Bad news
By missmissa
@missmissa (27)
United States
January 3, 2007 5:08pm CST
I had a miscarriage and i hurt so much, this happend a week ago and i am still grieving...what hurts even more is that my best friend tells me right after i tell her that i had a miscarriage that she is pregnant, found out the day i miscarried, i resent her and am jealous...how can i be happy for her, she didn't even give me time to grieve! I need support and help!
6 responses
@kris182_2000 (5453)
• Canada
4 Jan 07
I can relate to the miscarriage part. Many years ago, I miscarried triplets. It took 3 months for the miscarriage to be complete.
Your friend is ignorant and shows no respect at all.
My advice is to stay away from your friend as friends don't act like that. Give her some time to figure out what she did. When she realizes it, she'll come back and apologise.
@mrsendrizzi (17)
• United States
4 Jan 07
I'm very sorry to hear about your loss. You do need to take time to grieve - it is a long process and it takes time, and support. Hopefully you have a good support system so that this can be a bit easier on you. I too have had a miscarriage, and I can tell you that it does take time to heal, but it does get better.
It may seem like it'd be common sense, but perhaps your friend didn't realize that it may hurt you to know she's pregnant? She may have just been excited and wanted to share her news. If you need to, tell her that you need some time to grieve right now, and when you're ready, you can pick up where you left off.

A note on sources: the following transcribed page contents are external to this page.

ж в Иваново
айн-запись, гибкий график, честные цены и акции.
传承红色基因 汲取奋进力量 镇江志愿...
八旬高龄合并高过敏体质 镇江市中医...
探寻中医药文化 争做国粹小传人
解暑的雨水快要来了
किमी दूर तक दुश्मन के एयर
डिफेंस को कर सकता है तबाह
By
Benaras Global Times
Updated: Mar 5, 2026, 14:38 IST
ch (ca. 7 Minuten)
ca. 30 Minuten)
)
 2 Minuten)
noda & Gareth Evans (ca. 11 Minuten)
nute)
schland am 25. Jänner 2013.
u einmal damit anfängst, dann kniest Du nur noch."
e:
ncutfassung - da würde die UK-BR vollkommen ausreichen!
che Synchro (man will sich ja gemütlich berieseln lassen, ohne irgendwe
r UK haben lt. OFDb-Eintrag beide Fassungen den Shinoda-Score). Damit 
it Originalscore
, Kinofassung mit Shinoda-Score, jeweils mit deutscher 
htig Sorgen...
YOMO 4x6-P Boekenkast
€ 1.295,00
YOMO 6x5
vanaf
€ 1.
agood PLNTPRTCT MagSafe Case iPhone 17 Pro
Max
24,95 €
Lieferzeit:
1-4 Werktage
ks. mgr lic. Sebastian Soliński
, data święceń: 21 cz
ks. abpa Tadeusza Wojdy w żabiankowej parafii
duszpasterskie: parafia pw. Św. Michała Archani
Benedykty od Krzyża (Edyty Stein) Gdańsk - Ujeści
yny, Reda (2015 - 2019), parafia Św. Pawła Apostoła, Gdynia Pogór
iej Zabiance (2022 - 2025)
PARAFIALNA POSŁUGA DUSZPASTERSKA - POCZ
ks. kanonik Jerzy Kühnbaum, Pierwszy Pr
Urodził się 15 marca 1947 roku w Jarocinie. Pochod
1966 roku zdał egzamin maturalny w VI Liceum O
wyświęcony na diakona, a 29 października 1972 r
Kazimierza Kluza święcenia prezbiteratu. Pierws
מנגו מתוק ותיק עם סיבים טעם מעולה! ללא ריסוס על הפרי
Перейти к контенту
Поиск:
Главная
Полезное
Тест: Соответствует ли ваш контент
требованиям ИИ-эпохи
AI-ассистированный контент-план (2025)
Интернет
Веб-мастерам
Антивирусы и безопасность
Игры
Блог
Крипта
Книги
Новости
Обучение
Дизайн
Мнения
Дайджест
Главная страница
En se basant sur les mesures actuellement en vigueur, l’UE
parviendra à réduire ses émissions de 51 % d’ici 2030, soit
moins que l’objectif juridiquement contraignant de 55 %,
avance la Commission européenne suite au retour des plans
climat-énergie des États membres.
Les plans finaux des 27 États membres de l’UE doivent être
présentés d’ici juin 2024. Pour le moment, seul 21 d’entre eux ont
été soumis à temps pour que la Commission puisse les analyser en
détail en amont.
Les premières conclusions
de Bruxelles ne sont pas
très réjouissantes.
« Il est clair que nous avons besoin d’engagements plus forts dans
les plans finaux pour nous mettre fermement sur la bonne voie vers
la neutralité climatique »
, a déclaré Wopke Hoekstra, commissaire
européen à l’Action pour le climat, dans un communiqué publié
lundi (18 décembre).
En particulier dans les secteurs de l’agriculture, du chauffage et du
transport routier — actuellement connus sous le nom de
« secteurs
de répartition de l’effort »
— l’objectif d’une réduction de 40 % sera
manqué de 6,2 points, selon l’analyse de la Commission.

Take care of yourself - again, I'm sorry for your loss.
@Anakata2007 (1785)
• Canada
2 Feb 07
That was very poor of your friend to do that. I'm so sorry for your loss. I get a lot of help on www.pregnancyloss.info. If you go to the forum there is a great message board there full of women who have miscarried. They will understand and support you when the rest of the world just forgets about you. Miscarriage is certainly a misunderstood grief. Don't be surprised if you temporarily cannot be friends with your best friend.
@kylesmiles (1910)
• United States
3 Jan 07
Hey girlie. I have never gone through a miscarriage that I know of so I can't really know how it feels. However about a month ago, we found out that my husband's co-worker's wife had a stillborn at 9 months! It really made us think and it was real for us... We have a 1 year old...so it would have hurt us so bad...
I don't think your friend MEANT to hurt you, she was just really excited and forgot her manners. If you focus your positive energy on HER rather than your loss, perhaps it could help you heal?
My husband and I believe that things happen for a reason. We tried for about 2 1/2 years to get pregnant. But our son didn't want to be made until we were settled (we had a house, etc). So we were ready for him... :)
@estherlou (5015)
• United States
3 Jan 07
I'm with kyliesmiles. Your friend probably blurted out her news without even thinking. I'm sorry you lost your baby. You will probably find most people won't know what to say to you or how to help you. They might even say, "Well, you can always get pregnant again". They don't mean to tell you that this pregnancy or this baby was unimportant, they just don't know how to relate and feel they need to say something. Maybe you can find a support group in your area for mothers who have lost babies. I said a prayer for you.
@mom2rottie (620)
•
3 Jan 07
I am so sorry, I had a miscarriage 6 years ago on Halloween. For 2 years I hated Halloween, then I had the first of my 2 little boys and the memory has eased some. It was inconsiderate of your friend to tell you of her pregnancy so soon. But would you have felt better if you'd learned she'd kept it from you and you found out from someone else? Try to be happy for her, keep your distance until you've healed enough to be truly happy for her.